### [PROBLEM]
Every line from the one with "rilevanti per attirare il pubblico desiderato" to the one with "Il prompt ti", including those two, is to be copied exactly; all other lines of the entries below are left out.

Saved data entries
════════
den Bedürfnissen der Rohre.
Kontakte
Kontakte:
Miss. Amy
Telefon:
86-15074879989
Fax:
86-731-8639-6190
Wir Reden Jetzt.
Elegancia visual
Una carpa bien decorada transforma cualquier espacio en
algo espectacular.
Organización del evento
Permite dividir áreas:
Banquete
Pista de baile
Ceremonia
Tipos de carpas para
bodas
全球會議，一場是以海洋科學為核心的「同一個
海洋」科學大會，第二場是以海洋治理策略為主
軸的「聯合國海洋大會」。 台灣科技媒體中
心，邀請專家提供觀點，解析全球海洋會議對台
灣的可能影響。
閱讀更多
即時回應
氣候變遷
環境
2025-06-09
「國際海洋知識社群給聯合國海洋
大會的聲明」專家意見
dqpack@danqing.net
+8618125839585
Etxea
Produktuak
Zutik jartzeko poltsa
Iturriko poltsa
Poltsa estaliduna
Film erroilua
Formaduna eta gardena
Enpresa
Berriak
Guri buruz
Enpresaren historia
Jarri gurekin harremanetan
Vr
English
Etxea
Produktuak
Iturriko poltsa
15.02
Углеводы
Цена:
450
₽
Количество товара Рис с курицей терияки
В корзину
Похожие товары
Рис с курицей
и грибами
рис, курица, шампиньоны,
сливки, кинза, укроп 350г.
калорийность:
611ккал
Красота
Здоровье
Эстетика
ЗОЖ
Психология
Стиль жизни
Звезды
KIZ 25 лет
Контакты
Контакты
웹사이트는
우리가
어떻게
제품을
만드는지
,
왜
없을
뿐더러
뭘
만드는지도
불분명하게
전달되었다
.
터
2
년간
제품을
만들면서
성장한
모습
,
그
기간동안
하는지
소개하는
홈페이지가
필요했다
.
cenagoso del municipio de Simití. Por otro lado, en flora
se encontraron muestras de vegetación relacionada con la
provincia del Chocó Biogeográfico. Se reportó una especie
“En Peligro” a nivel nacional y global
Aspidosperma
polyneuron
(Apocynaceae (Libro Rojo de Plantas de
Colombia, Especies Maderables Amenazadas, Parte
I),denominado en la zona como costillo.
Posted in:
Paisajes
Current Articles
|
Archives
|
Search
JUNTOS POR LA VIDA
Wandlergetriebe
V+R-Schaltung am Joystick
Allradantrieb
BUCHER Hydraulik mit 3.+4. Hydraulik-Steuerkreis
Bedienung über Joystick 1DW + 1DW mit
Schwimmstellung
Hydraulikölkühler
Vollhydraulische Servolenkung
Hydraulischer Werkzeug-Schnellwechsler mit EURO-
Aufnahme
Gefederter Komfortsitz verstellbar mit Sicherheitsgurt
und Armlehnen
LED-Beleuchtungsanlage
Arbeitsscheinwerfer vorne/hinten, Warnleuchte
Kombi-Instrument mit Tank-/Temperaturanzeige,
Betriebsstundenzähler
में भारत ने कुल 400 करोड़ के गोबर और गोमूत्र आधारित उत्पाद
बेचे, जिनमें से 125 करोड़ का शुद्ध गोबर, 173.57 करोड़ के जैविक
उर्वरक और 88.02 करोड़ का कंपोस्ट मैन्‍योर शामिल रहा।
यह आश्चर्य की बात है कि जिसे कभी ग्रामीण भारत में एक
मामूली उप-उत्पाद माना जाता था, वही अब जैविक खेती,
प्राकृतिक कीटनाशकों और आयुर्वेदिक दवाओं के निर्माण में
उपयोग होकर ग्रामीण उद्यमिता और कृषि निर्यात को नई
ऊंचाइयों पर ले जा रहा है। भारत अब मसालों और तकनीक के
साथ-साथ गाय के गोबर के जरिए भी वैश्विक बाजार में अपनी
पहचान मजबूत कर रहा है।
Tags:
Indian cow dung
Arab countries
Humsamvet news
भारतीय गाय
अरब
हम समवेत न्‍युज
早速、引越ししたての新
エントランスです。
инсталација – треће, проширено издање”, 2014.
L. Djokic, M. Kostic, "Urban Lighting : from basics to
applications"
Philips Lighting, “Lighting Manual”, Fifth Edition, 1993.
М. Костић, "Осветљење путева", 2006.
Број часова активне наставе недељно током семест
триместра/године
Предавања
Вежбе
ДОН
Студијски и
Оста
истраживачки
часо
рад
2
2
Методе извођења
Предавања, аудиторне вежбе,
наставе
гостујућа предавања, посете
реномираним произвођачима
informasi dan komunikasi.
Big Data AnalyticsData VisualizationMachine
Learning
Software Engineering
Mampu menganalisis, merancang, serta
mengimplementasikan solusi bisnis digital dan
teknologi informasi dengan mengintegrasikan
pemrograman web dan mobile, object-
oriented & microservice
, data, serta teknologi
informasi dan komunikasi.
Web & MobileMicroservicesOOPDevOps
════════
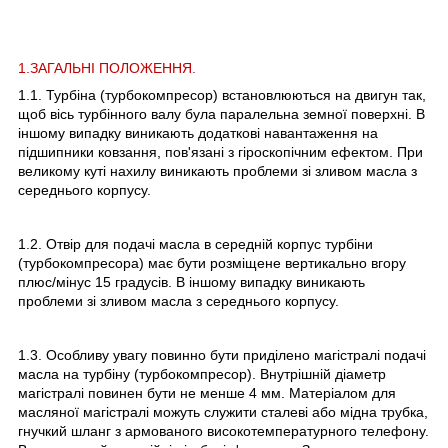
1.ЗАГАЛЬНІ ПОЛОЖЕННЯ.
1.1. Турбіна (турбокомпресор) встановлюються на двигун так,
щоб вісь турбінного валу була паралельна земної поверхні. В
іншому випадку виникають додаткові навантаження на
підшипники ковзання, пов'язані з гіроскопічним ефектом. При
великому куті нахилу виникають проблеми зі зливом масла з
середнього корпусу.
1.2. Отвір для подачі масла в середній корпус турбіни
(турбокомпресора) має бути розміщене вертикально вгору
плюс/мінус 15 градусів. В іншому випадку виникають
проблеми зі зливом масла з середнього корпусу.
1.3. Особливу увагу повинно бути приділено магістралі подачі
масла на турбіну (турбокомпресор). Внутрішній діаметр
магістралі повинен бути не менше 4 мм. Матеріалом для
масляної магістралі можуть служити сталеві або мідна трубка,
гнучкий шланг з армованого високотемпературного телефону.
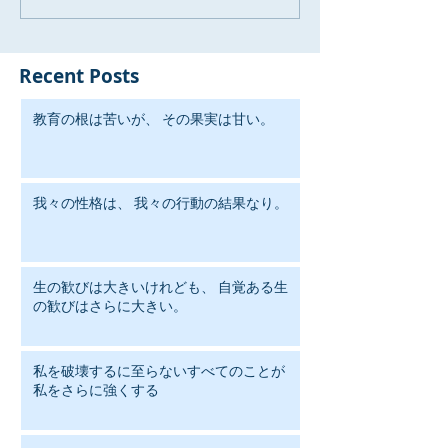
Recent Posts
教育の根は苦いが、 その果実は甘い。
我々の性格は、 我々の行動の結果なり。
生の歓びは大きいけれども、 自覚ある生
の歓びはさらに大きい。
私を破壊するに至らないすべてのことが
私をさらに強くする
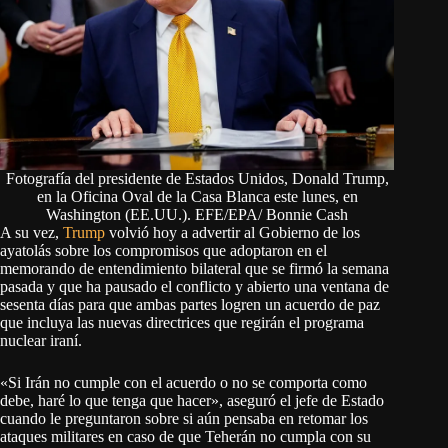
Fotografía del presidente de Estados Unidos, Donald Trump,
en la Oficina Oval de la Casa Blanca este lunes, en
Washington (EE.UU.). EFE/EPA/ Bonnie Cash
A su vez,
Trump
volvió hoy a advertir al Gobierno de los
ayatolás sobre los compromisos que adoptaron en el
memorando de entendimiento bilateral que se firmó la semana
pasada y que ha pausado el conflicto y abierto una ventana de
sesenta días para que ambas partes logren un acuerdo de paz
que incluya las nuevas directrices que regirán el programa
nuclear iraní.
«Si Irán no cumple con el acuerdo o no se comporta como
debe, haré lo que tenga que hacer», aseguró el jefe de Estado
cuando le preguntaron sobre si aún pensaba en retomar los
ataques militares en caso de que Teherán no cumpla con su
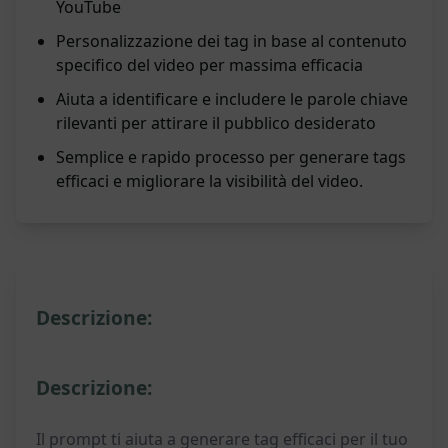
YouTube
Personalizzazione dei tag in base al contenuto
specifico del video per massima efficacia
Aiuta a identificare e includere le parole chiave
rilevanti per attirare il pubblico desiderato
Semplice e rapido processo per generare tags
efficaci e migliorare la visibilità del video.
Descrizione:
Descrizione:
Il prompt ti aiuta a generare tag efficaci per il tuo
════════
### [WRITTEN REPLY]
rilevanti per attirare il pubblico desiderato
Semplice e rapido processo per generare tags
efficaci e migliorare la visibilità del video.
Descrizione:
Descrizione:
Il prompt ti aiuta a generare tag efficaci per il tuo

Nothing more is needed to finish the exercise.